Washington's Metro system expects to save about $2.8 million in its next fiscal year because of falling fuel prices.
Overnite Transportation Co., which will buy about 46 million gallons of diesel fuel this year to keep its trucks on the road, was paying 66.85 cents a gallon for it in February, compared with 80.07 cents a gallon a year ago.
USAir, which saves about $4 million a year with each one-cent decline in the price of fuel, paid an average of 79.74 cents a gallon for jet fuel in 1985 -- down from 84.8 cents in 1984, and way down from $1.03 in 1981.
In January, Amtrak paid a Chicago supplier 80.5 cents a gallon for diesel fuel. Today, that charge is 50 cents a gallon. And CSX Corp.'s diesel-fuel costs in the first quarter of 1986 were 15 percent lower than for the same period in 1985.
In a larger-scale version of the happy motorist patting his billfold after filling up for $12 instead of $21, transportation companies are eying greatly reduced operating costs because of declining fuel prices.
For some railroad companies that also own oil- and gas-producing properties, some of the advantages are offset. "It's not an unmixed blessing," said Henry H. Livingston, a rail industry analyst for Kidder, Peabody. And, in the long run, it may even create a competitive disadvantage for railroads, said Harvey A. Levine, vice president of economics and finance of the Association of American Railroads.
"Fuel is a greater proportion of trucking costs than it is of rail costs," according to Levine. "In some traffic areas, it will help the truckers more than the railroads."
Shippers are anticipating the savings for transportation companies as an advantage that they expect to have passed on to them.
Particularly in the case of railroads, the decline in fuel costs has generated a sharp controversy.
Railroad rates are set, in part, based on an index called the Rail Cost Adjustment Factor. In the first quarter of 1986, the Interstate Commerce Commission adjusted that index up by 1.1 percent, based on figures from the railroads that included an anticipated increase in the cost of fuel. More than half of that increase was due to over-forecasting what fuel prices would be, according to Ron Young, director of the ICC's bureau of accounts.
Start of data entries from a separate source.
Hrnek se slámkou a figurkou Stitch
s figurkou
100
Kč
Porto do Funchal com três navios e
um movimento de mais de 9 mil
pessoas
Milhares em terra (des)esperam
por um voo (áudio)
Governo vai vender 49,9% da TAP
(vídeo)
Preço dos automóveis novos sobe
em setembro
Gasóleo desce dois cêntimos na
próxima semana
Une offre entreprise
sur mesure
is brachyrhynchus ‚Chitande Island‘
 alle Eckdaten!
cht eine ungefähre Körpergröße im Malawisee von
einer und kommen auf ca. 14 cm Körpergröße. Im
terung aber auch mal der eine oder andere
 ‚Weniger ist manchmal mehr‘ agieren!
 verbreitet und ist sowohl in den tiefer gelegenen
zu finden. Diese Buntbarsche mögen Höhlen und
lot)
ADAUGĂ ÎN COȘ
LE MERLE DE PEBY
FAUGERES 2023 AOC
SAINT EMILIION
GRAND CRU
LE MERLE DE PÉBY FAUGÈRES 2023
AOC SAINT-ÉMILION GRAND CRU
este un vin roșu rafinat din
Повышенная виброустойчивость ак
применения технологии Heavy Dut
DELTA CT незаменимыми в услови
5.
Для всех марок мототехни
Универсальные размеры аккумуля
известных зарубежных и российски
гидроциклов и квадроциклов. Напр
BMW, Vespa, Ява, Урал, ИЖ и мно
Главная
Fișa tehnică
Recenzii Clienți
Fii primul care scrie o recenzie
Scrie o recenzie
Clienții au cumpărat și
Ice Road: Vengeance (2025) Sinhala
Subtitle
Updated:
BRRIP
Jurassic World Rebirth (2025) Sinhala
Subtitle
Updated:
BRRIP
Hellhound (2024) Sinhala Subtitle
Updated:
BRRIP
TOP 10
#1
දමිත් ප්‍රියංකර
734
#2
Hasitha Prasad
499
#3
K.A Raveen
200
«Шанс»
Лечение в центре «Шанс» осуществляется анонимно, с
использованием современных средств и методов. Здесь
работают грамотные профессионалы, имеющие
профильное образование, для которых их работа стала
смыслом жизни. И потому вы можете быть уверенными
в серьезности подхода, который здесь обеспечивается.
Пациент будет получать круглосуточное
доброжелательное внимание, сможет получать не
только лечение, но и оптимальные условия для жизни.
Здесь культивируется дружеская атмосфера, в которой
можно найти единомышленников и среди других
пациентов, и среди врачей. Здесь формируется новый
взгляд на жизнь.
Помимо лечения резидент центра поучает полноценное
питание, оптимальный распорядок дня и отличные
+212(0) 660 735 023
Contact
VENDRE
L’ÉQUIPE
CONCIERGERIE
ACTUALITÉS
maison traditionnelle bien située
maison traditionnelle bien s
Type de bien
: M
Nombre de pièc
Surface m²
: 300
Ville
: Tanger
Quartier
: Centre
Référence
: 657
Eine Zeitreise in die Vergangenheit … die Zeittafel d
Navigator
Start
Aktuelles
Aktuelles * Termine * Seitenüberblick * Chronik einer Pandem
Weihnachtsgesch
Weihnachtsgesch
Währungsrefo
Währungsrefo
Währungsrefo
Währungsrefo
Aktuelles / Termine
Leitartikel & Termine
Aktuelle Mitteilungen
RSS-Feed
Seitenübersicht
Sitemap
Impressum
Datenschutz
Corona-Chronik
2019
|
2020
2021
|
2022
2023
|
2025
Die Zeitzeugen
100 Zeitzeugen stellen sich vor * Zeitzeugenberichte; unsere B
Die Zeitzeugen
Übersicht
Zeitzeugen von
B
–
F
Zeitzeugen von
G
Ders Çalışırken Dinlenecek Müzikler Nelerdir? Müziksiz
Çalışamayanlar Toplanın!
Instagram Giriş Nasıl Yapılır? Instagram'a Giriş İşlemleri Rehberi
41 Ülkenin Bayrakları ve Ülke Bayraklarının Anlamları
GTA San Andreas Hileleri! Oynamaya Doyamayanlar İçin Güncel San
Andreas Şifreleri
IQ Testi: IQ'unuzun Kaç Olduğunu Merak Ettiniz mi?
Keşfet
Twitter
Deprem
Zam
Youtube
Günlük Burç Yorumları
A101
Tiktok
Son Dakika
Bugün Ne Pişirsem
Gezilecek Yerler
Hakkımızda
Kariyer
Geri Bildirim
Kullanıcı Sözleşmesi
The ICC has tentatively reduced the index for the second quarter of 1986 by 4.3 percent. However, although railroads may increase rates based on an increase in the index, it is not clear that the ICC has authority to order rates reduced when the index goes down.
"The way things stand right now, there is no provision for reducing rates . . . That's the contentious issue right now," said Young. The commission is holding up action on the second-quarter index while the issue is reviewed, he said.
Shippers complain that they are paying for "phantom" costs and that, under the system as it has operated, they have no opportunity to recover that money. Charles W. Nicolson, vice president for fuels for Pepco, said that the rates the utility pays to ship coal to its generating plants went up in the first quarter of this year as a result of the ICC action, and that the increase will cost Pepco about $3 million for the year.
"They went up . . . to some degree on a false premise. The false premise, of course, was that the price of fuel was going up, although prior to the ICC's blessing of that increase, OPEC [the Organization of Petroleum Exporting Countries] fell apart and prices started going down," he said. "The ICC didn't take any of that into account, even though a lot of people complained."
According to Levine, the shippers are exaggerating the problem. Two things mitigate the impact of the first-quarter increase, he said. One is that many shippers have contracts with railroads that allow prices to go down, as well as up, based on the ICC's index. Those shippers will get the benefit of the large decline in the index, he said. In addition, although railroads may raise their rates based on the index, not all rates are raised, he said. Most of the forecasts on which the index changes have been based over the years have been reasonably accurate, he said. He also said that over-forecasts and under-forecasts have balanced out.
"We lose that quarter where the error was. It doesn't balance out," said Nicolson. About half of Pepco's rail rates are set by tariff, which is a price set by the railroads rather than a price negotiated by contract, he said.
Even though consumers may not be getting a complete pass-through of the savings that transportation companies are enjoying, what they do get looks very good.
"The airline industry's unit-cost picture has improved dramatically, and the outlook is favorable," according to a report by airline industry David J. Smith of Sanford C. Bernstein & Co. Inc. "Fuel costs are expected to drop 20 percent in real terms in 1986." That can make a big difference when an airline is filling up a Boeing 737-300 with a 5,358-gallon tank.
"It's hard to predict what the overall benefit will be by year end," said Roy S. Cayton, executive vice president of Overnite Transportation.